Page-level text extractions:
:::

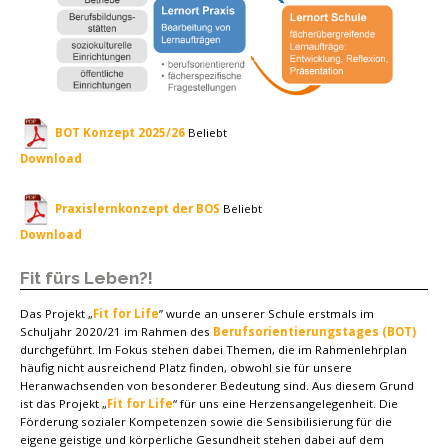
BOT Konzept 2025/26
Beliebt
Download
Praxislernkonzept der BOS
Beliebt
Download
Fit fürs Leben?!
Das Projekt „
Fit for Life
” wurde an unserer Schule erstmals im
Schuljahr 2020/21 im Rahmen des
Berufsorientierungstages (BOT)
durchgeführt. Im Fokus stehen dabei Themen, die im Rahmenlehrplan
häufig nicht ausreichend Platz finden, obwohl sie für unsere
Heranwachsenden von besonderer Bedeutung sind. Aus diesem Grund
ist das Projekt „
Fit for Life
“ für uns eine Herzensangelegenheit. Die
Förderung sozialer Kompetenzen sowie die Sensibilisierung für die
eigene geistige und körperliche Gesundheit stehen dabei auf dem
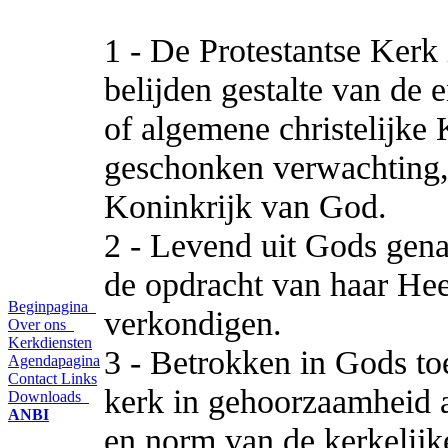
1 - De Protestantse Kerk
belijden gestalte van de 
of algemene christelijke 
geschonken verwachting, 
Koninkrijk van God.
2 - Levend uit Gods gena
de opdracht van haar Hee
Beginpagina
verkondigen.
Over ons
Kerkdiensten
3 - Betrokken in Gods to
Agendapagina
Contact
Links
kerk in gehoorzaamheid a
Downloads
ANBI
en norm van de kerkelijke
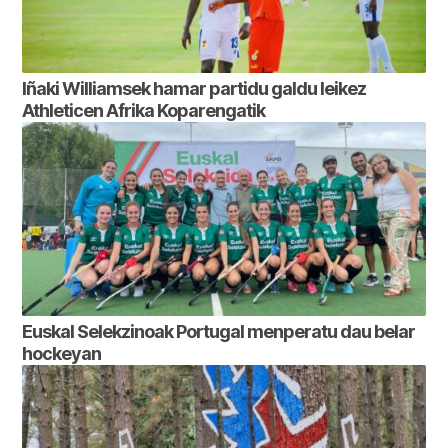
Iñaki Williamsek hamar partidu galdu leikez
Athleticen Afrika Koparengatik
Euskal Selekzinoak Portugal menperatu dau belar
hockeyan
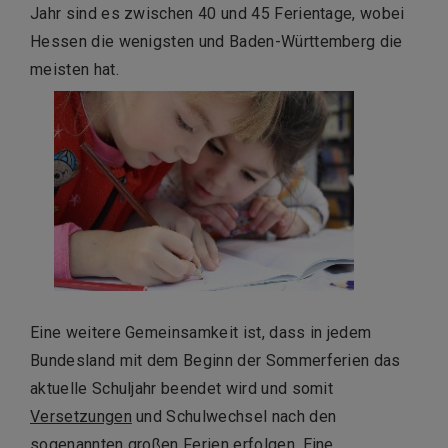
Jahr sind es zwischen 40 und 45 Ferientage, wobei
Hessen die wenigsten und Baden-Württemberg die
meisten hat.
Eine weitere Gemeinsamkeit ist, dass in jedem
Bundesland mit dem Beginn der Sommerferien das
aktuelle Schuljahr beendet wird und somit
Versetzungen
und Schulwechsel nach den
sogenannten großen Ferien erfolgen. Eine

:::

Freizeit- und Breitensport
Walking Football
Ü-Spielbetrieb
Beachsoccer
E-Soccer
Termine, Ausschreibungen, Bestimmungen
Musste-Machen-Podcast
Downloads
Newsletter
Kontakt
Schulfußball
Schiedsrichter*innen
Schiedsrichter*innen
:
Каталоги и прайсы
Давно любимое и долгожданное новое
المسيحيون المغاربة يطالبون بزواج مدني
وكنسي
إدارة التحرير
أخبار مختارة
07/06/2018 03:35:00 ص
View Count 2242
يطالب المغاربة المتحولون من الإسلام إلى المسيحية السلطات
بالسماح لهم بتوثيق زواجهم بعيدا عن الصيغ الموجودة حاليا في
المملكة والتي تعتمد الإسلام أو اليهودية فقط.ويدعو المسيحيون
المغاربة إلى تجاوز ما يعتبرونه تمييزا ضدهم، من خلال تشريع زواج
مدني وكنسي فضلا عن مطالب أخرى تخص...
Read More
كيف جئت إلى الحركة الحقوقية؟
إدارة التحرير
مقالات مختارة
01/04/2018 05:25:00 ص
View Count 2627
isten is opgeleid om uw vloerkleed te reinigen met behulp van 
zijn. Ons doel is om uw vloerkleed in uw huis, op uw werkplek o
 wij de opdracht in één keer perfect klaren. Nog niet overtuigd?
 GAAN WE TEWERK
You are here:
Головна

:::

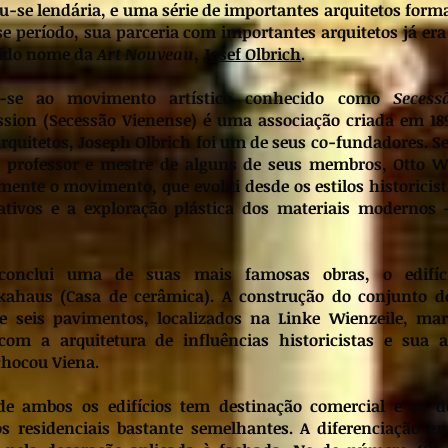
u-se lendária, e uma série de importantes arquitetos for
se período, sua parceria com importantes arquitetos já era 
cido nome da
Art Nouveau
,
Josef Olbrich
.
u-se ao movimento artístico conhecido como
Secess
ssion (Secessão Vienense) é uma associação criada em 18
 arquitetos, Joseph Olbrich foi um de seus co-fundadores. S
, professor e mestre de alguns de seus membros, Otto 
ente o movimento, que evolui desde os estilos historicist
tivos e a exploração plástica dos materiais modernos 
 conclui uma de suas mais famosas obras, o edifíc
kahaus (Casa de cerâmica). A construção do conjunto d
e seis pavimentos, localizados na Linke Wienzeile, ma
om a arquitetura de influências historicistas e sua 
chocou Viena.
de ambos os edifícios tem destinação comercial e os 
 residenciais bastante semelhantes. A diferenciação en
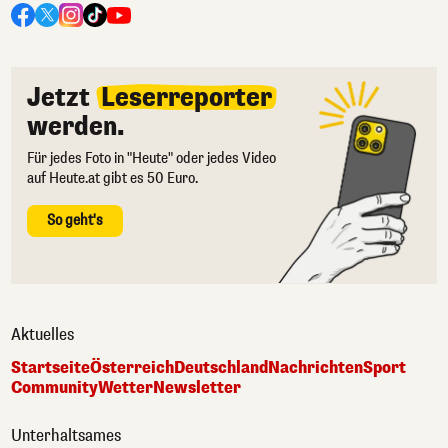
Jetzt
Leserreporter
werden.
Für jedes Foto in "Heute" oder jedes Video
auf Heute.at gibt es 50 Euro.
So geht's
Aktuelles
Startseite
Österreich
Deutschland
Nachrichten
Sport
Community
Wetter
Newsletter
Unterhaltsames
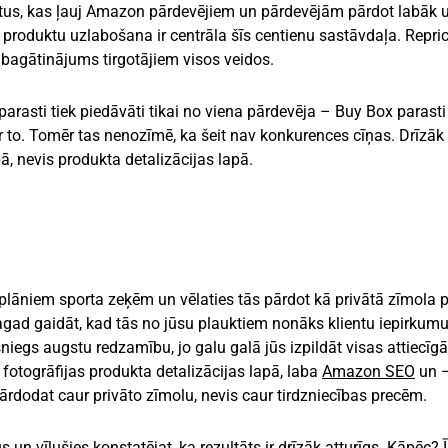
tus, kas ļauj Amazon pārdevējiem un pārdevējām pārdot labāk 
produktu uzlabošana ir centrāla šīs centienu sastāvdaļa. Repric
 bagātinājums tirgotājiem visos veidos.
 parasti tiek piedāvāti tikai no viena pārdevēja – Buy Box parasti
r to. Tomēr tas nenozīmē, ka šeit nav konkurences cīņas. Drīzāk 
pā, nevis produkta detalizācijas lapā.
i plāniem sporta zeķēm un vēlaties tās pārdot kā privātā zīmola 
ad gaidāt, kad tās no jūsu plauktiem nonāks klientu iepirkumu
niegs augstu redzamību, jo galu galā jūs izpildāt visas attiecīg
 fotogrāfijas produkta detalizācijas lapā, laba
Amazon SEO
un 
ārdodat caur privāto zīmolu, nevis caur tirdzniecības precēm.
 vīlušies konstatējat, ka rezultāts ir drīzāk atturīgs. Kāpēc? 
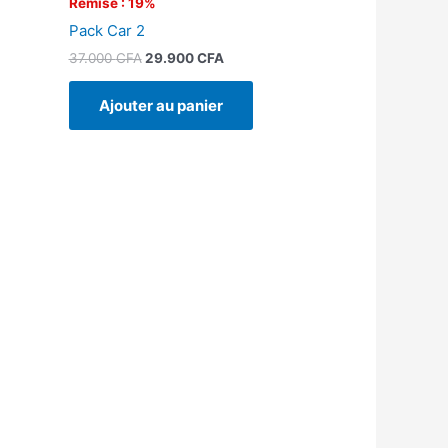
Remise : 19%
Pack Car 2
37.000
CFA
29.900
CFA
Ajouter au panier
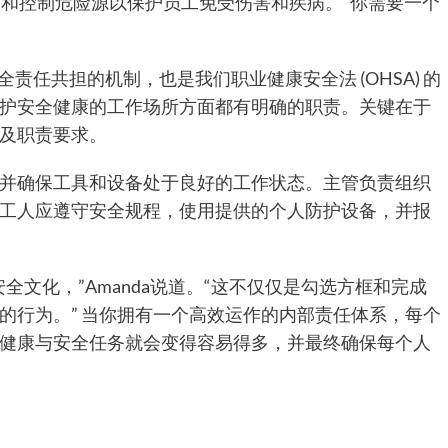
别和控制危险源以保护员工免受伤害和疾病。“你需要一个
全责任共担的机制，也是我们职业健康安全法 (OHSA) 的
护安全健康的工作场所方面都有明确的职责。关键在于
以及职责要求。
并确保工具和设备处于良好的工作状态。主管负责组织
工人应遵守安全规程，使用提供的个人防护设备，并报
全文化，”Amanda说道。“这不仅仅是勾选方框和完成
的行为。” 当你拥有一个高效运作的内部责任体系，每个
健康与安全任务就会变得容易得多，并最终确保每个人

:::

Work to be completed:
Look above for the line with "Schulfußball" and the line with "View Count 2627"; transcribe both and all lines in between, exactly, and nothing else.

Task response:
Schulfußball
Schiedsrichter*innen
Schiedsrichter*innen
:
Каталоги и прайсы
Давно любимое и долгожданное новое
المسيحيون المغاربة يطالبون بزواج مدني
وكنسي
إدارة التحرير
أخبار مختارة
07/06/2018 03:35:00 ص
View Count 2242
يطالب المغاربة المتحولون من الإسلام إلى المسيحية السلطات
بالسماح لهم بتوثيق زواجهم بعيدا عن الصيغ الموجودة حاليا في
المملكة والتي تعتمد الإسلام أو اليهودية فقط.ويدعو المسيحيون
المغاربة إلى تجاوز ما يعتبرونه تمييزا ضدهم، من خلال تشريع زواج
مدني وكنسي فضلا عن مطالب أخرى تخص...
Read More
كيف جئت إلى الحركة الحقوقية؟
إدارة التحرير
مقالات مختارة
01/04/2018 05:25:00 ص
View Count 2627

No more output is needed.